An alternative approach to feature-based matching is minimising the photometric (light intensity) error, which is called the direct method. Well-known examples are LSD-SLAM [9] and Direct Sparse Odometry [10]. These methods by-pass the computationally expensive process of feature extraction and matching, and can benefit from the rich information in the environment. However, it is sensitive to changes in lighting or large motions.
How do we adjust camera poses? — RANSAC, Iterative Closest Point
Now that we have identified some correspondences between successive frames, it is time to find the camera motion that best explain those matches. While something as simple as least squares would work well if all our matches are correct, we have to bare in mind that our correspondences are noisy and inaccurate. RANSAC [11] is a method widely used to estimate a transform from one set of data points to another. It randomly samples the minimum number of paired coordinates (Xᵢ, Yᵢ) required to estimate a transformation from set X to set Y. For every estimated transformation, the transformation is applied to all remaining data points in set X to see if the transformed points are close enough to their corresponding matches in set Y (these are called inliers). This process is repeated and the best transform that yielded a good number of inliers is kept as a final estimate.
Once we apply RANSAC, we have a fairly good estimate of the camera motion between two frames X and Y. Note though, that this was estimated only from the feature matches that we have, which doesn’t utilise the entire information obtainable from the images. We can further refine our estimate by reverse-projecting images into 3D for each frame as point clouds, and trying to align these point clouds together.

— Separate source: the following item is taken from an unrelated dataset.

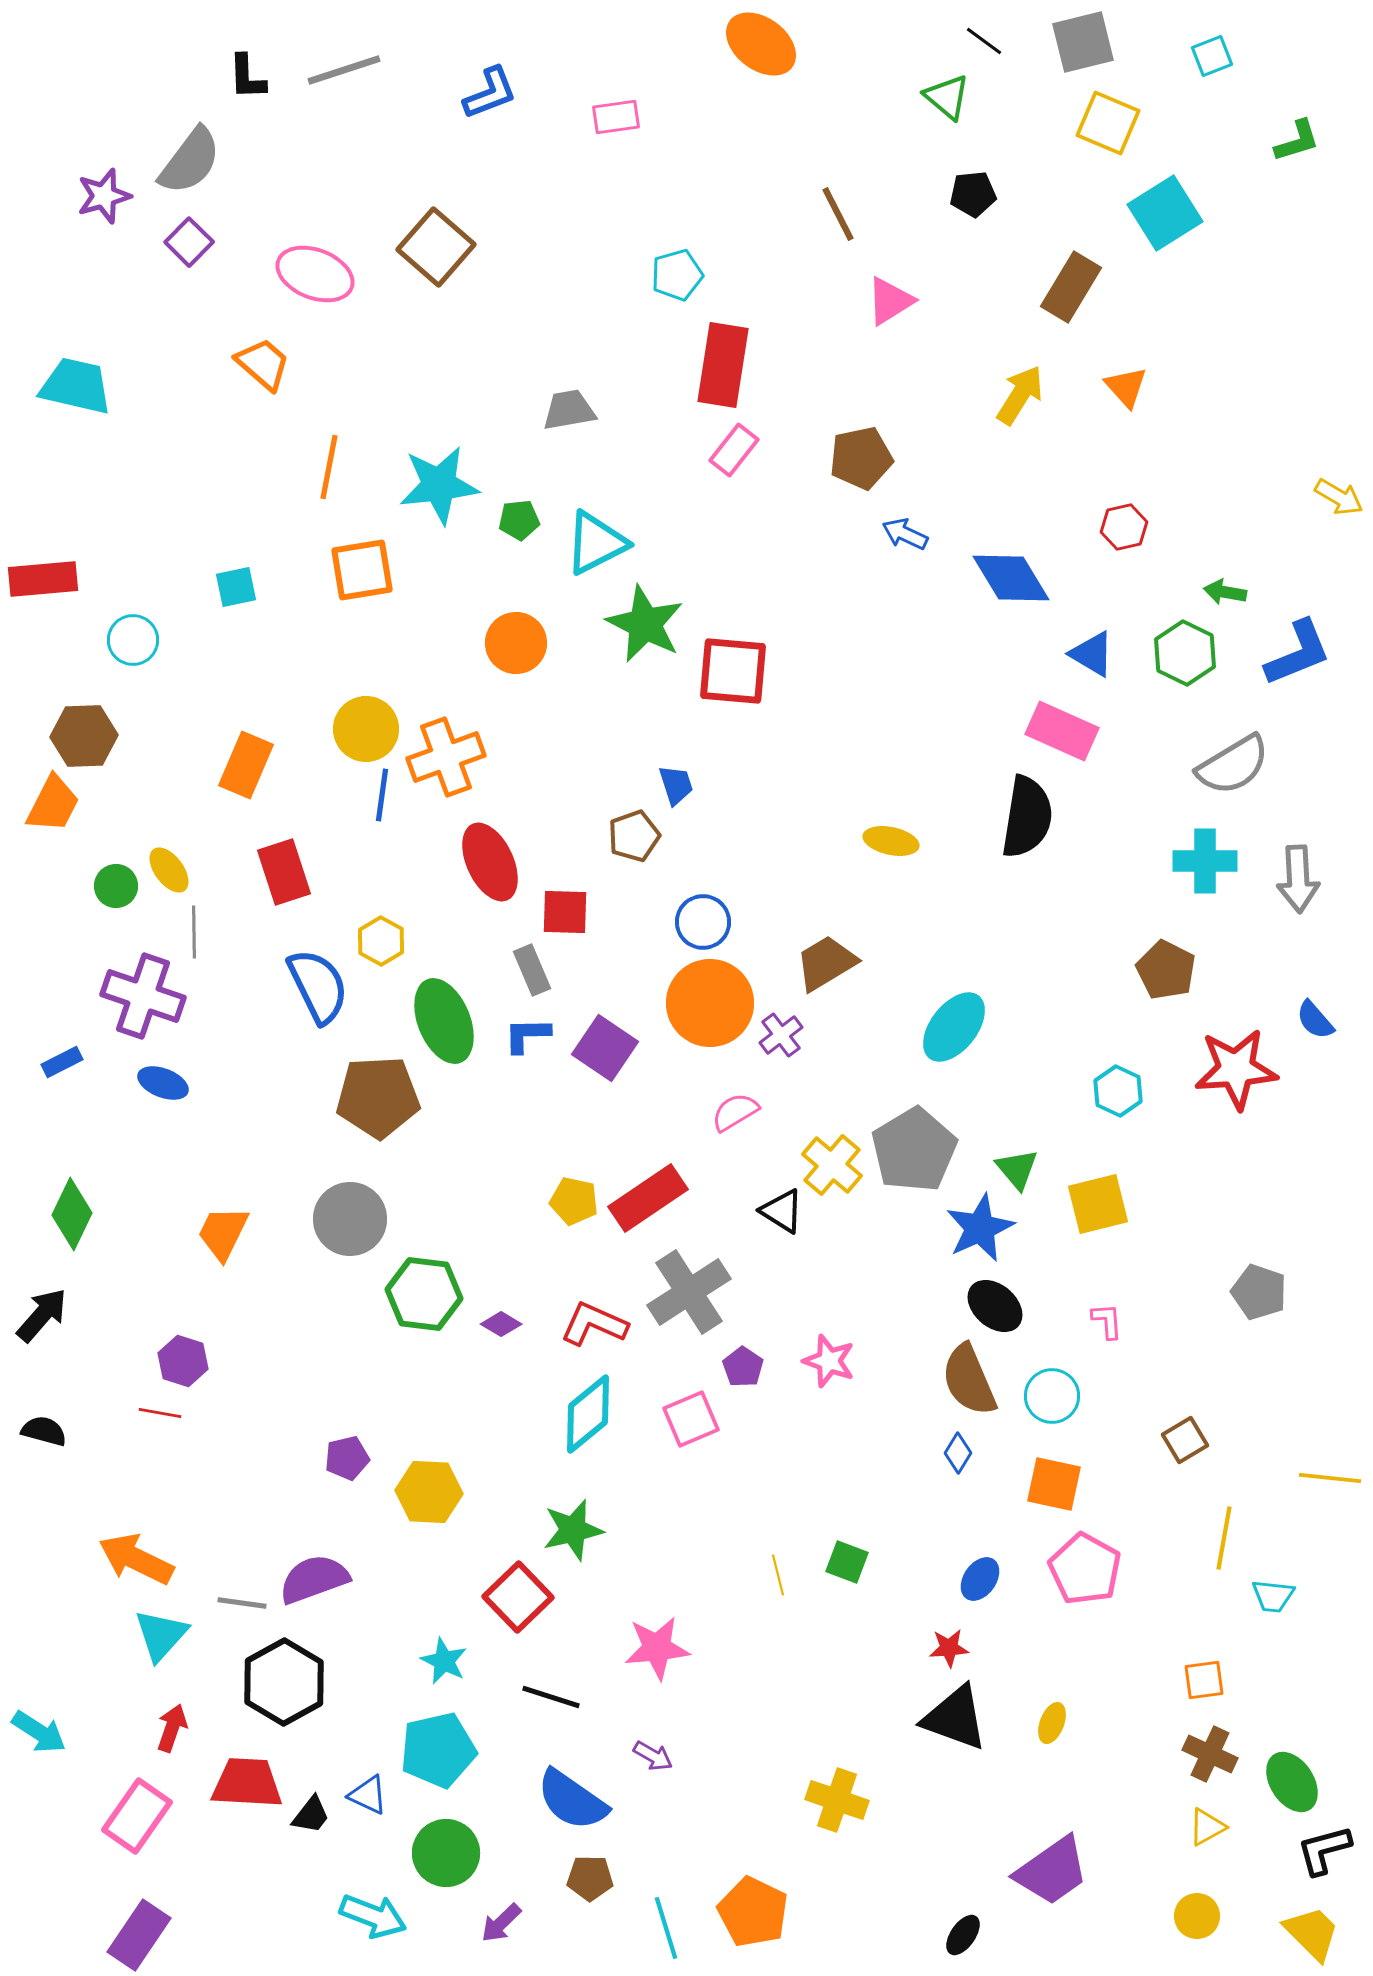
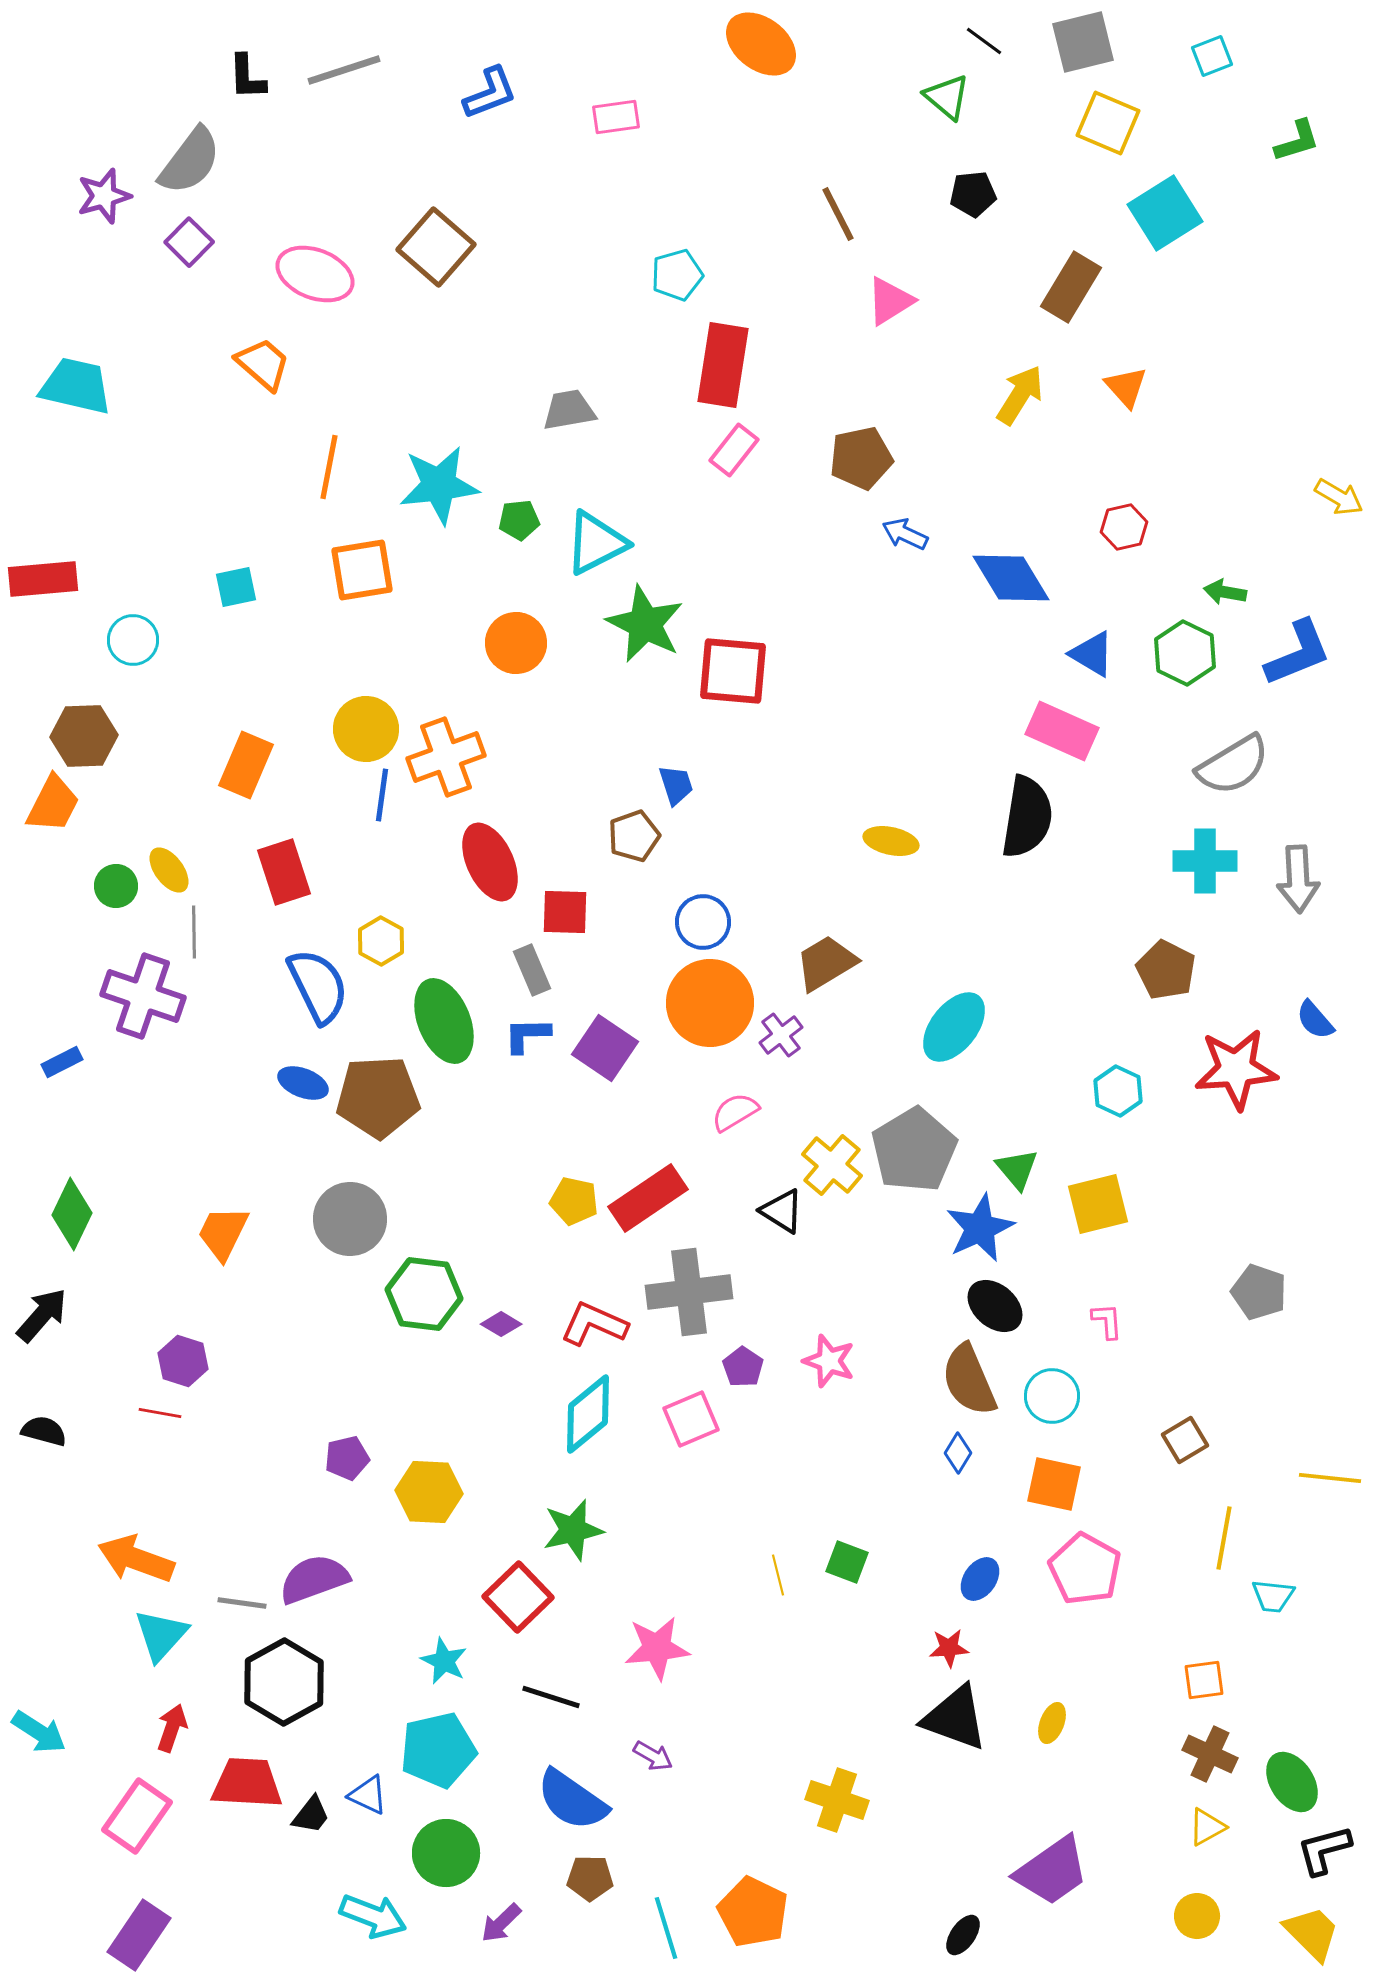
blue ellipse at (163, 1083): moved 140 px right
gray cross at (689, 1292): rotated 26 degrees clockwise
orange arrow at (136, 1559): rotated 6 degrees counterclockwise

Iterative Closest Point (ICP) is a common technique in computer vision for aligning 3D points obtained by different frames. Using the estimate given by RANSAC as an initial transform estimate, ICP aligns the closest points in two point clouds, using a fast nearest neighbour search, and re-estimates the transformation to minimise the distances between the matches. This process is performed iteratively until convergence.
How do we correct the map? — Filter Methods vs Bundle Adjustment
As the robot moves around, we may want to adjust our previous estimates of the camera poses, especially when loop closing happens, i.e. when the robot revisits somewhere we’ve seen previously. To make the matter complicated, adjusting the camera pose will also mean amending the map we have built using that camera pose. Again, this is why localisation and mapping is a chicken and egg problem.
There are two main approaches to correcting the camera pose and map estimates — filter methods and bundle adjustment (BA) methods. The major difference is that, whereas bundle adjustment at its most basic form re-evaluates all the camera poses and feature poses in the map from scratch at every time step as a maximum likelihood estimate, filter methods represent its estimate of the camera and feature poses as a probability density function, allowing those estimates to be incrementally updated by taking new observations into account. Extended Karman Filters (EKF), which gives a Bayesian solution to the state estimate update given new observations, is typically used. A multivariate Gaussian is a common choice to model probabilities for the state estimate and the observation noise. Particle Filters, which do not assume the shape of the probability density function, is another option within the family of filter methods.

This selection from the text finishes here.